## What the task requires
Every line from the one that contains "cgi-bin/ (44, 304)" to the end of the records must be restated word for word. No other line belongs in the answer.

------ Provided records ------

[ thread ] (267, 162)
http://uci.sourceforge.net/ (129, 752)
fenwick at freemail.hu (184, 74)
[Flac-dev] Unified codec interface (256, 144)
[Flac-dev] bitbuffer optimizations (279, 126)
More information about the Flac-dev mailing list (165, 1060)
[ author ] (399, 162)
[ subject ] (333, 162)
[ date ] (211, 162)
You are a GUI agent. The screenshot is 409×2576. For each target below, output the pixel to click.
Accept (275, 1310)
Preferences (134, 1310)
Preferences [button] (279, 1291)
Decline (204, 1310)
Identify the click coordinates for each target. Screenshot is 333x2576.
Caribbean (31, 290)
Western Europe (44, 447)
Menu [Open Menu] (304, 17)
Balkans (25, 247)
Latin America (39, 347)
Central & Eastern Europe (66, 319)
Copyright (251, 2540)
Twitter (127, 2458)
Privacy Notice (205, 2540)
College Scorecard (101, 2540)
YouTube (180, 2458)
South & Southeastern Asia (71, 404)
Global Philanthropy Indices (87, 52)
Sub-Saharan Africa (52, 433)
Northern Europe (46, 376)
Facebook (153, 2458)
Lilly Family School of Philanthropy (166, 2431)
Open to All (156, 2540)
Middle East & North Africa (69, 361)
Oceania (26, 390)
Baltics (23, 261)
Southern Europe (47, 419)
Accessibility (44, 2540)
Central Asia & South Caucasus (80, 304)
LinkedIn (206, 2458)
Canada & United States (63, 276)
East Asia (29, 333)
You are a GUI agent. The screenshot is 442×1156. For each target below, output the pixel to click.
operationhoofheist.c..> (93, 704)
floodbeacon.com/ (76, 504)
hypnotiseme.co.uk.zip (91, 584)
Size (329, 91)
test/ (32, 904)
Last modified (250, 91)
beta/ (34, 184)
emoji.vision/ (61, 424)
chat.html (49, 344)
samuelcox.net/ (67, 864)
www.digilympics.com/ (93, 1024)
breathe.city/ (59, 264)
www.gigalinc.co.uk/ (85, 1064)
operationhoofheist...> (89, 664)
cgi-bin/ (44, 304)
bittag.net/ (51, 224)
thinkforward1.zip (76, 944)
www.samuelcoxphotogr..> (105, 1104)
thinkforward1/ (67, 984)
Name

------

## Solved problem
cgi-bin/ (44, 304)
bittag.net/ (51, 224)
thinkforward1.zip (76, 944)
www.samuelcoxphotogr..> (105, 1104)
thinkforward1/ (67, 984)
Name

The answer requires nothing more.